REPUBLIKA.CO.ID, JAKARTA -- Ketua Umum Pengurus Besar Nahdlatul Ulama (PBNU), KH Yahya Cholil Staquf (Gus Yahya) kembali menegaskan tidak akan memenuhi permintaan Rais Aam PBNU, KH Miftachul Akhyar agar mundur dari jabatan Ketua Umum. Gus Yahya menilai permintaan tersebut tidak memiliki dasar hukum organisasi dan menegaskan siap menempuh jalur hukum demi menjaga tatanan organisasi NU.
Gus Yahya menyatakan posisinya sebagai Ketua Umum Tanfidziyah PBNU dan mandataris Muktamar ke-34 NU di Lampung pada 2021 tidak dapat diganggu gugat, kecuali melalui mekanisme muktamar.
“Posisi saya sebagai Ketua Umum Tanfidziyah PBNU dan mandataris Muktamar ke-34 tahun 2021 di Lampung tetap tidak dapat diubah kecuali melalui Muktamar. Ini sangat jelas dan tanpa tafsir ganda dalam sistem konstitusi NU,” ujarnya saat jumpa pers di Gedung PBNU, Jakarta, Rabu (3/12/2025).
Menurut Gus Yahya, keputusan yang disebut sebagai hasil rapat harian Syuriah tidak sah dan batal demi hukum karena berada di luar kewenangan forum tersebut.
“Pernyataan yang dikatakan sebagai hasil rapat harian syuriah mengenai posisi saya itu itu tidak dapat diterima dan batal demi hukum karena di luar kewenangan dari rapat harian syuriah itu sendiri,” ucapnya.

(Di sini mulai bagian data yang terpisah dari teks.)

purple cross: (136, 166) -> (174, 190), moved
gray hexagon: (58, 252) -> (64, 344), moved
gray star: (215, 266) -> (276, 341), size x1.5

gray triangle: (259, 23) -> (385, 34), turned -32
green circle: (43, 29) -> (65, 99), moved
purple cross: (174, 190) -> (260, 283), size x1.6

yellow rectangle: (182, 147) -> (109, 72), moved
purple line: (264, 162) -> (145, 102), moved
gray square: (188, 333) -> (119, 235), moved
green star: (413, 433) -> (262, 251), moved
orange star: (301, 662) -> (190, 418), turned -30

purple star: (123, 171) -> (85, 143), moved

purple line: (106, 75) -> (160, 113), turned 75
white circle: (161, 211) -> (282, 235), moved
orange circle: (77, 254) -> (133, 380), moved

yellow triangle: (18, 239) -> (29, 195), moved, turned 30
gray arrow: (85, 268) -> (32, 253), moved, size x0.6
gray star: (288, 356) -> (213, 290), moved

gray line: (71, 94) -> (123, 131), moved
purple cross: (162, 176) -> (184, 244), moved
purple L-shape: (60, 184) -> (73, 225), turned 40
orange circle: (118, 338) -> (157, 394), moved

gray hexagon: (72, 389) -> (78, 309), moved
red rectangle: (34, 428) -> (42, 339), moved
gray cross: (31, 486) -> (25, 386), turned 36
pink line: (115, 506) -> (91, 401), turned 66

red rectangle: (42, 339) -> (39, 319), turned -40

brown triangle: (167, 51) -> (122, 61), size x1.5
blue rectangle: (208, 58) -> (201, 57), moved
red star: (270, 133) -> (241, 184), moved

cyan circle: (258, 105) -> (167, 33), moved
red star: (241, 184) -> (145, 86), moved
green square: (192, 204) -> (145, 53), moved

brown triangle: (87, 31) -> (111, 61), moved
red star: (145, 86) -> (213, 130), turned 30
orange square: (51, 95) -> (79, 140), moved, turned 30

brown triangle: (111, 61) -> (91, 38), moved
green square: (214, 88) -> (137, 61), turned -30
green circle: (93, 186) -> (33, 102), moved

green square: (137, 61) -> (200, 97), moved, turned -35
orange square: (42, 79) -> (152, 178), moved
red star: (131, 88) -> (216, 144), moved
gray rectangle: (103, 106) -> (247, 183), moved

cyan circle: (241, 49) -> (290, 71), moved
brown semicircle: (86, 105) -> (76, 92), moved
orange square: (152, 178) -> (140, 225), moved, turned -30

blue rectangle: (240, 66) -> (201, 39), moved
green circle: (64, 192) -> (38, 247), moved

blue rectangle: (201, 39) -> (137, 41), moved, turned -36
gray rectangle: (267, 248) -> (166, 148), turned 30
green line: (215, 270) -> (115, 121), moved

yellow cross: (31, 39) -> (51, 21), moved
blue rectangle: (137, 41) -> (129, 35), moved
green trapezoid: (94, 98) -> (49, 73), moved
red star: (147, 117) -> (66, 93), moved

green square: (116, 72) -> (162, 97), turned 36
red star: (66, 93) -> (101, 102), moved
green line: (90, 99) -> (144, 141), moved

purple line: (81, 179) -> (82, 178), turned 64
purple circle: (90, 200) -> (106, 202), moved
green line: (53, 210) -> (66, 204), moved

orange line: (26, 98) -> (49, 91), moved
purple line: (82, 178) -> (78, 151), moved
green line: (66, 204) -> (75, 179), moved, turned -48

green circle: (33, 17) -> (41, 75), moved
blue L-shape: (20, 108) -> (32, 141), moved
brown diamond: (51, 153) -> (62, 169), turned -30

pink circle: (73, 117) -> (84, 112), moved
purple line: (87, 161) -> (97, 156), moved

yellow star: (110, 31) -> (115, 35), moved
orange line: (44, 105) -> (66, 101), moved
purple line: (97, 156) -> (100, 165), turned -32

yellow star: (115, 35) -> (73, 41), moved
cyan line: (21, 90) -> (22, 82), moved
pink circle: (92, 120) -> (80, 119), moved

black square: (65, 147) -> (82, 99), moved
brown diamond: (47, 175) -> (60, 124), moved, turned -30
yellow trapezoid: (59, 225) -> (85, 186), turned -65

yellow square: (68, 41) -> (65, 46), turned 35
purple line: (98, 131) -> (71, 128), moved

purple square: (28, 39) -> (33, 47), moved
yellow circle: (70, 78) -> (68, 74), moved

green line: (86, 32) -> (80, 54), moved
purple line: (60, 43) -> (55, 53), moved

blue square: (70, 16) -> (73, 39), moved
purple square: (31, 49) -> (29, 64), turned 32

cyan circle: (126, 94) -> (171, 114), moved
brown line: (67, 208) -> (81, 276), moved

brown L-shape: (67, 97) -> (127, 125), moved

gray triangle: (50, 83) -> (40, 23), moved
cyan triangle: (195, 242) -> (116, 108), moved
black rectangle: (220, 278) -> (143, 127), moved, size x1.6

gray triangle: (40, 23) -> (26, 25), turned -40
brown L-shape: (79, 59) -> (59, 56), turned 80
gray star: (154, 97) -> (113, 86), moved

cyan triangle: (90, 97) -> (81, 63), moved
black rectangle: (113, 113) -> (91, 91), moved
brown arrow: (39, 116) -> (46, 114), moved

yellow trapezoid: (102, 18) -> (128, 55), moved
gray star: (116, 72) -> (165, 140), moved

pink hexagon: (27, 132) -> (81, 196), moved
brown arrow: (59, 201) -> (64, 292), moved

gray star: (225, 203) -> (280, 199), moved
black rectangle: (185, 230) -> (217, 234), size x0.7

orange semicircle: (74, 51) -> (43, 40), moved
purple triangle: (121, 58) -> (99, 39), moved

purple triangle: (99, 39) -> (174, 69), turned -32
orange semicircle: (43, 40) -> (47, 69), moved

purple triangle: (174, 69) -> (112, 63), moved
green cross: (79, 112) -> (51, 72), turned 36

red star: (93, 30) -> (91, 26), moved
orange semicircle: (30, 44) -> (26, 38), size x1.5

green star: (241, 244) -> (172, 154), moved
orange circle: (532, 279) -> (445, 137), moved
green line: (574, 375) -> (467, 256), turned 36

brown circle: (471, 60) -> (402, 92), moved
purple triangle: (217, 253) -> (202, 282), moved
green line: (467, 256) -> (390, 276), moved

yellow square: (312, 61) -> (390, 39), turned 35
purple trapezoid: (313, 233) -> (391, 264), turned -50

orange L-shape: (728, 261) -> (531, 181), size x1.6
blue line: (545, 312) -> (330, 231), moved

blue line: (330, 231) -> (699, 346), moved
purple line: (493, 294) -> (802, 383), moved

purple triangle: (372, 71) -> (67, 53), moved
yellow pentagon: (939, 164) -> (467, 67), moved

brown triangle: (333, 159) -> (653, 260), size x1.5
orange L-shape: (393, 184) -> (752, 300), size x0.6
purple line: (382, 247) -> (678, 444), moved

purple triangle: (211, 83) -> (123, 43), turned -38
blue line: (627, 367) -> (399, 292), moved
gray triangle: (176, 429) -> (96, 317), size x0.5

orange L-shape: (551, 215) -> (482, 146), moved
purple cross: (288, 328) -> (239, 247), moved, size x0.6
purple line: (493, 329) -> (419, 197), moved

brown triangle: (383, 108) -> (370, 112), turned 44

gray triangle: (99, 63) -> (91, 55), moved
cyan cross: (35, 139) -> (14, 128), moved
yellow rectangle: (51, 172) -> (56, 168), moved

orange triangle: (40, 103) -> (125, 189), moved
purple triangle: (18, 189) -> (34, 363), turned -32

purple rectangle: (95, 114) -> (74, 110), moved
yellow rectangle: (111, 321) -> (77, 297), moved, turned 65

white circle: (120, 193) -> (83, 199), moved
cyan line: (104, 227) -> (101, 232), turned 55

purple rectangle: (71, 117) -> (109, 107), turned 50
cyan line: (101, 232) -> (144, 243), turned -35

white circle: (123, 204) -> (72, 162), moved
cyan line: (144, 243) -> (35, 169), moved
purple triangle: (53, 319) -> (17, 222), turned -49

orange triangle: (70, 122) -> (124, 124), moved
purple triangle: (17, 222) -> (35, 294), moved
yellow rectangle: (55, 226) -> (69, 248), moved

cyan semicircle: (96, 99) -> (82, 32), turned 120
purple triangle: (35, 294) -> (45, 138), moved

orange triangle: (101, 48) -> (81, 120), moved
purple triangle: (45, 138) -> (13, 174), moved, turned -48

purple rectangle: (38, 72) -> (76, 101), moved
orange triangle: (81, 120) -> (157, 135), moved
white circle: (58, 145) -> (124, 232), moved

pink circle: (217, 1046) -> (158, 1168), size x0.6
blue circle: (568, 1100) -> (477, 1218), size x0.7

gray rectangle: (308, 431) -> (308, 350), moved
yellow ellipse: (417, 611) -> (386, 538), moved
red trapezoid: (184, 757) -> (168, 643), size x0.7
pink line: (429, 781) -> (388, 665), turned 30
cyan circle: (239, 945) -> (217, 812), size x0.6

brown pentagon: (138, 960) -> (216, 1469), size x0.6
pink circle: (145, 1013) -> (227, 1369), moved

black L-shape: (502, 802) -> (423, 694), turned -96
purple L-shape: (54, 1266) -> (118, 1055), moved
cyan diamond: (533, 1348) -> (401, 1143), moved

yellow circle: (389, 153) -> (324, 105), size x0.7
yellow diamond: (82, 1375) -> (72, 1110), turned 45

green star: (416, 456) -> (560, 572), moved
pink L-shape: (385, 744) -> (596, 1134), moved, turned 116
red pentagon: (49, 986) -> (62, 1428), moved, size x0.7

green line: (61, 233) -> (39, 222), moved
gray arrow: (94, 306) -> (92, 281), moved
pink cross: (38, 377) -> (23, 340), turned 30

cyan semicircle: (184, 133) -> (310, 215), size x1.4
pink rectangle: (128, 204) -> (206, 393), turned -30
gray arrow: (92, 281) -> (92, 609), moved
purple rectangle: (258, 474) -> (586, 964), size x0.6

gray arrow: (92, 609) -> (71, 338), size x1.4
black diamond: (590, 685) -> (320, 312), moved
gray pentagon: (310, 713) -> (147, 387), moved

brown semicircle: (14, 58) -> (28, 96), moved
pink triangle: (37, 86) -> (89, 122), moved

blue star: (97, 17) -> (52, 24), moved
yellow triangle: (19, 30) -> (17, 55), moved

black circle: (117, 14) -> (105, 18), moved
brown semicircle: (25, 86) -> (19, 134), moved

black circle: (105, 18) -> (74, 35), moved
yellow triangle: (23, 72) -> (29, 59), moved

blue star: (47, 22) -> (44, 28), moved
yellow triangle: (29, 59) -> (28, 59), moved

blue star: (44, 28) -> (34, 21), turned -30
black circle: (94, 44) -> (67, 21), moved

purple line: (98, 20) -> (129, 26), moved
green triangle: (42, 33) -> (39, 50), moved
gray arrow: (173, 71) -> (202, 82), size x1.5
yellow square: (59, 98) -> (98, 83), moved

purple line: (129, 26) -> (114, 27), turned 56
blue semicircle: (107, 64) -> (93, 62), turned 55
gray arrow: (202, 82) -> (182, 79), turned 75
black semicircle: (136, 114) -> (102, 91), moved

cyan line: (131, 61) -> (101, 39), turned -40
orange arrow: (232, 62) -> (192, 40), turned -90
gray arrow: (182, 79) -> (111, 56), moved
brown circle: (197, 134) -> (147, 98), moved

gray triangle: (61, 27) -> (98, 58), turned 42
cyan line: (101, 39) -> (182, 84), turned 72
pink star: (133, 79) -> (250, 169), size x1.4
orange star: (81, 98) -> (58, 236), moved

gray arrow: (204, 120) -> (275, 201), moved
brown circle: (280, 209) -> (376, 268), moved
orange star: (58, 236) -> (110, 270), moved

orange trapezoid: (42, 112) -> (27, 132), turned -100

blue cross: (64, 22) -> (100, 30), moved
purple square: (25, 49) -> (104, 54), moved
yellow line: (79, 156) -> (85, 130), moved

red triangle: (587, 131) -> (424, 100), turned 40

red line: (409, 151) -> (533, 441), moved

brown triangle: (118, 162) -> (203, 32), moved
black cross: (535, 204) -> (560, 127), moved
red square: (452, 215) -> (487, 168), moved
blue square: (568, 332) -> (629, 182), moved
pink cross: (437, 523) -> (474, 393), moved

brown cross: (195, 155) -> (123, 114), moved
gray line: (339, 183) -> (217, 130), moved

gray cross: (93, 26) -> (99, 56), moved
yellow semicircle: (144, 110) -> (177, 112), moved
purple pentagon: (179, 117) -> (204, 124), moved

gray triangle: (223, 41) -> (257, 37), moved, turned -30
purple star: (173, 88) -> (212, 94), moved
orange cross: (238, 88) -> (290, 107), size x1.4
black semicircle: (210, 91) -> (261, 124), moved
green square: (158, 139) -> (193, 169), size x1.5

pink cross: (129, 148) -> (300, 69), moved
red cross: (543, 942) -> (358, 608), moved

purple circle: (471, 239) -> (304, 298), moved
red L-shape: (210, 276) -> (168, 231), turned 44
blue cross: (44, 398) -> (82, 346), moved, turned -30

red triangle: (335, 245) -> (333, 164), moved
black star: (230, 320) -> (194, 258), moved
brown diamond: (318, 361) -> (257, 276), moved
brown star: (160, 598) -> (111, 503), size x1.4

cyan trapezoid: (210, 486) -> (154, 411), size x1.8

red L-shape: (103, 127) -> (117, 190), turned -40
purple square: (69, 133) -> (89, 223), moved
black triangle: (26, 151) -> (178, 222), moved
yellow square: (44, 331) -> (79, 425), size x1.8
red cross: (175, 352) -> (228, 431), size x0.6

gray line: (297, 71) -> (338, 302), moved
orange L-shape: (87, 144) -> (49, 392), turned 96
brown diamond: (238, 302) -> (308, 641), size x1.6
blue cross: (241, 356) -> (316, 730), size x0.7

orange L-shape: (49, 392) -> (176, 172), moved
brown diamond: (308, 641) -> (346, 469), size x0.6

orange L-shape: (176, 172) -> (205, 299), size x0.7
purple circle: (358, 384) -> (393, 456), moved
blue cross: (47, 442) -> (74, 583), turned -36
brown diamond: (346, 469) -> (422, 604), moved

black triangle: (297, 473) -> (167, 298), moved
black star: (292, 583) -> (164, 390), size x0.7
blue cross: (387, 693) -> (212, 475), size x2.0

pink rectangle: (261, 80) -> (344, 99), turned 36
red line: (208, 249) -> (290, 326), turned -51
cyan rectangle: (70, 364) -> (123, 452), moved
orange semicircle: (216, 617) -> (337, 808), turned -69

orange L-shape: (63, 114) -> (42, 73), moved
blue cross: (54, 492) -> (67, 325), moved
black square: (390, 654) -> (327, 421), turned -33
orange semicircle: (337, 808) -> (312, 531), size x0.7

Gus Yahya juga menyoroti beredarnya undangan rapat pleno yang digagas Syuriah. Ia menegaskan pleno hanya sah jika dipimpin bersama oleh Rais Aam dan Ketua Umum. “Dan tidak bisa rapat pleno hanya diselenggarakan oleh syuriah saja, ini tidak bisa,” katanya.
Ia mengaku tidak memiliki kepentingan pribadi dalam polemik ini, selain mempertahankan tatanan organisasi agar tidak runtuh oleh keputusan sepihak. Menurutnya, rapat harian Syuriah yang digelar sekitar dua pekan lalu dilakukan tanpa memberikan kesempatan klarifikasi kepadanya.
“Itu berarti secara material jelas tidak dapat diterima. Dan itu apabila diperturutkan termasuk dengan keputusan lebih-lebih, keputusan yang di luar wewenang, itu akan meruntuhkan keseluruhan konstruksi organisasi NU ini,” jelasnya.